Pens writing
Credit: By Keith Williamson on Flickr. Some rights reserved.

Blirt, a new magazine website created by a computer science student to practice programming, offers an inventive mix of interactive journalism.

The site, created by Henry Kirkness of the University of the West of England, is presented as a cross between an online magazine and a social network for aspiring journalists where registered users can write and publish articles and subscribe to favourite writers to curate their own magazine.

"The main idea really is for aspiring journalists who want to publish their work, get feedback and build a portfolio," Kirkness told Journalism.co.uk. "but also for bloggers who might want to start posting but don't want to start a blog and get lots of traffic.

"I also want to push for one-off story writers, so if you experience something really cool – like a news event – you can post your slant on the story."

Users can browse articles by topic while popular stories and writers see their articles promoted using data collected from social interactions and collated algorithmically.

"The score is the number of views or ratings," continued Kirkness," although if they get a low rating that doesn't come into it because people might just not agree with it whereas it might be a well written, interesting or controversial article.

"I've got the amount of comments it gets and then it also takes into account how frequently you're writing articles.

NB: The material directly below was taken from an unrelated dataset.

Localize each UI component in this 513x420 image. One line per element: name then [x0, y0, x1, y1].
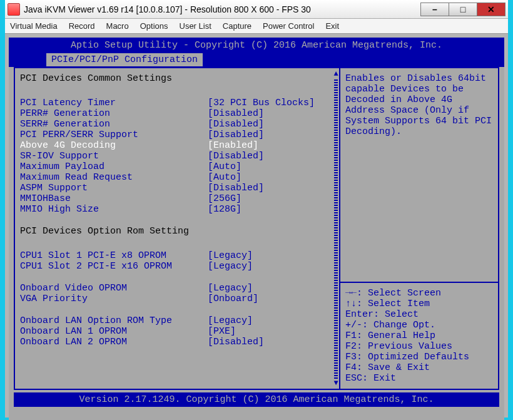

It's a way of gaining exposure for those top writers."

Kirkness admitted that although there are other sites with a similar crowdsourced approach to publishing, he believed the presentation and thinking behind Blirt will make it stand out, both as a site for users to browse through articles and as a space for aspiring journalists to promote their work.

The site itself was programmed using PHP "completely from scratch" over a period of months before launching in January.